-------- Provided records

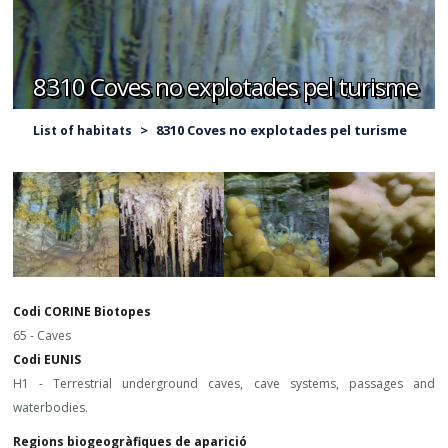
8310 Coves no explotades pel turisme
>
8310 Coves no explotades pel turisme
List of habitats
Codi CORINE Biotopes
65 - Caves
Codi EUNIS
H1 - Terrestrial underground caves, cave systems, passages and
waterbodies.
Regions biogeogràfiques de aparició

----------------

**The problem:** Each line from the one containing "H1 - Terrestrial" through the last line of the entries is to be copied exactly, with no other lines added.

**Exercise answer:**
H1 - Terrestrial underground caves, cave systems, passages and
waterbodies.
Regions biogeogràfiques de aparició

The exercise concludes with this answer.